**Provided information**
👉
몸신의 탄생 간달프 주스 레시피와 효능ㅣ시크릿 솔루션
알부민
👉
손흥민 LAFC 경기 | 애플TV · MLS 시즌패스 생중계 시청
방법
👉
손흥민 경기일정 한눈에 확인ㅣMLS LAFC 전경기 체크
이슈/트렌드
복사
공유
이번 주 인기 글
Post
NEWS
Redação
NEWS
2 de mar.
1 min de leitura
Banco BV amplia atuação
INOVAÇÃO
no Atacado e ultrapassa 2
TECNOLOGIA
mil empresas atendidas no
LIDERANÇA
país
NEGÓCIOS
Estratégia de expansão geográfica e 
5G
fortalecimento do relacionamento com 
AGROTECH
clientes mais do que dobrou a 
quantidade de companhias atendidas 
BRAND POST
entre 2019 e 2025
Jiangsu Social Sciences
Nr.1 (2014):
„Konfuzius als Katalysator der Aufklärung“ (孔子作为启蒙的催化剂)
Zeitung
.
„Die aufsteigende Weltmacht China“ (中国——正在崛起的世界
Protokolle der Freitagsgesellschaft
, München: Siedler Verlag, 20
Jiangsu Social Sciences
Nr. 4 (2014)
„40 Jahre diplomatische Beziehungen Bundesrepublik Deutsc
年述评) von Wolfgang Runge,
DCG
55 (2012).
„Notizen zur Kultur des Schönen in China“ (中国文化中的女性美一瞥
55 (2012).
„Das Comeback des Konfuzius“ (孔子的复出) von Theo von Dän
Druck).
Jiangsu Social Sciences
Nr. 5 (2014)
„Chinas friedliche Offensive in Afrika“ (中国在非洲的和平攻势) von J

--

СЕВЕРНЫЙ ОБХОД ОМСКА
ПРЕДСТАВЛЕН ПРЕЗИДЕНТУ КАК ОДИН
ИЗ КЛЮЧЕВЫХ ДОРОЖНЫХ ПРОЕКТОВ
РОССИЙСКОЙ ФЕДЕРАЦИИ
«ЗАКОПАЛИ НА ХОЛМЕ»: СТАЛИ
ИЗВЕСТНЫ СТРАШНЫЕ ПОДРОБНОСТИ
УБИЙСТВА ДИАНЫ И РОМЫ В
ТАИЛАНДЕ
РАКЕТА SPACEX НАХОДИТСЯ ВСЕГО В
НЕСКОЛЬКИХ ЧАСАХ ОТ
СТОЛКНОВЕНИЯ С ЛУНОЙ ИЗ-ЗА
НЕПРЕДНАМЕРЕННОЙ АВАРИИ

**Work to be completed**
What is the number of lines in the listing above that hold "atendidas"? Respond with that number and nothing else.

**Task solution**
2